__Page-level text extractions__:
────────

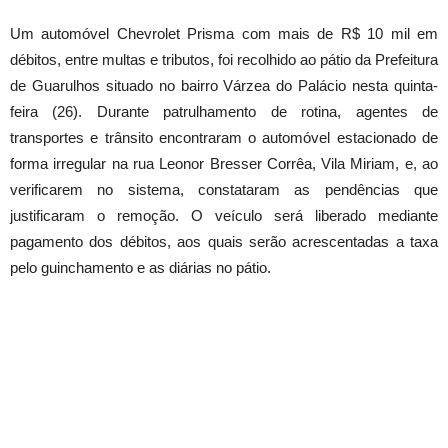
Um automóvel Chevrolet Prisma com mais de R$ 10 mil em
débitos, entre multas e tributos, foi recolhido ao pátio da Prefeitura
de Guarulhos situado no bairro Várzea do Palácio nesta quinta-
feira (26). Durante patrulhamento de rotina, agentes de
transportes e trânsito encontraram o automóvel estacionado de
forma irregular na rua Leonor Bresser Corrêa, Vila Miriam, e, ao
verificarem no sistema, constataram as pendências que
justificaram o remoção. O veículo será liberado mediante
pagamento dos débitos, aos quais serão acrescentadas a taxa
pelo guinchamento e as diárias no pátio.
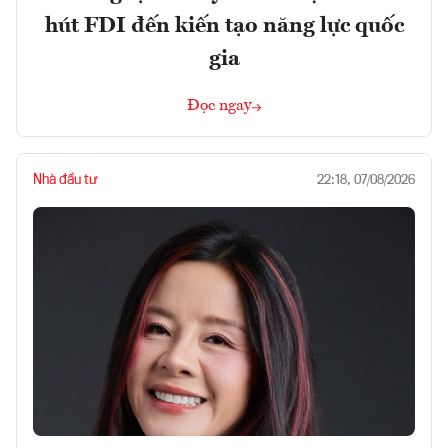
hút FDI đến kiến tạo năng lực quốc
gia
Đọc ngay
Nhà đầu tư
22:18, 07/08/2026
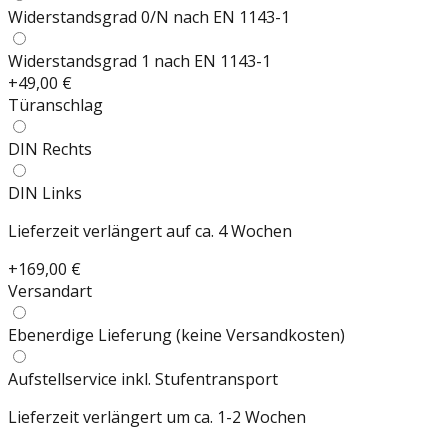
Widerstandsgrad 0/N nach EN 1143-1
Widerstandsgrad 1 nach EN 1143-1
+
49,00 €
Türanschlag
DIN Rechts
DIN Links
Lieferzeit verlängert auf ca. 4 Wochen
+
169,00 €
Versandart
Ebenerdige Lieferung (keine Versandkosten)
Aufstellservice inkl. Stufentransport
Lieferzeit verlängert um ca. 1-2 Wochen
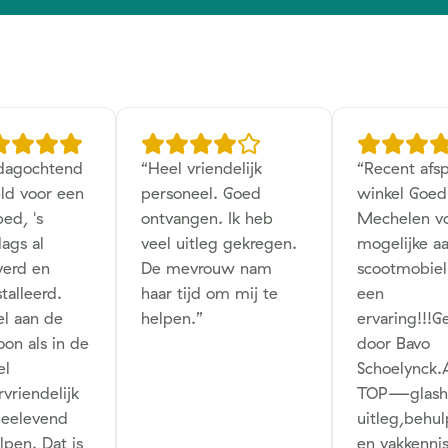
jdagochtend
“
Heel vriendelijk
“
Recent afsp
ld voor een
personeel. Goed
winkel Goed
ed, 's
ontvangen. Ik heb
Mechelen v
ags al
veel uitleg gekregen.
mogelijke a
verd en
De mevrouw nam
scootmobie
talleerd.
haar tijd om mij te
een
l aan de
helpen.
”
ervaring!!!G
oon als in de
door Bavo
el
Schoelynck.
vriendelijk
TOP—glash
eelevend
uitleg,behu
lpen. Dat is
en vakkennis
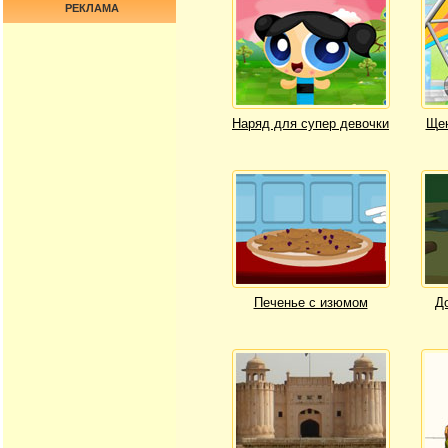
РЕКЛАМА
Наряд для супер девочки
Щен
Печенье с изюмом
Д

────────

__Problem to work on__: Omit the pictures; print the records above exactly.

__Reply__:
Um automóvel Chevrolet Prisma com mais de R$ 10 mil em
débitos, entre multas e tributos, foi recolhido ao pátio da Prefeitura
de Guarulhos situado no bairro Várzea do Palácio nesta quinta-
feira (26). Durante patrulhamento de rotina, agentes de
transportes e trânsito encontraram o automóvel estacionado de
forma irregular na rua Leonor Bresser Corrêa, Vila Miriam, e, ao
verificarem no sistema, constataram as pendências que
justificaram o remoção. O veículo será liberado mediante
pagamento dos débitos, aos quais serão acrescentadas a taxa
pelo guinchamento e as diárias no pátio.
hút FDI đến kiến tạo năng lực quốc
gia
Đọc ngay
Nhà đầu tư
22:18, 07/08/2026
Widerstandsgrad 0/N nach EN 1143-1
Widerstandsgrad 1 nach EN 1143-1
+
49,00 €
Türanschlag
DIN Rechts
DIN Links
Lieferzeit verlängert auf ca. 4 Wochen
+
169,00 €
Versandart
Ebenerdige Lieferung (keine Versandkosten)
Aufstellservice inkl. Stufentransport
Lieferzeit verlängert um ca. 1-2 Wochen
jdagochtend
“
Heel vriendelijk
“
Recent afsp
ld voor een
personeel. Goed
winkel Goed
ed, 's
ontvangen. Ik heb
Mechelen v
ags al
veel uitleg gekregen.
mogelijke a
verd en
De mevrouw nam
scootmobie
talleerd.
haar tijd om mij te
een
l aan de
helpen.
”
ervaring!!!G
oon als in de
door Bavo
el
Schoelynck.
vriendelijk
TOP—glash
eelevend
uitleg,behu
lpen. Dat is
en vakkennis
РЕКЛАМА
Наряд для супер девочки
Щен
Печенье с изюмом
Д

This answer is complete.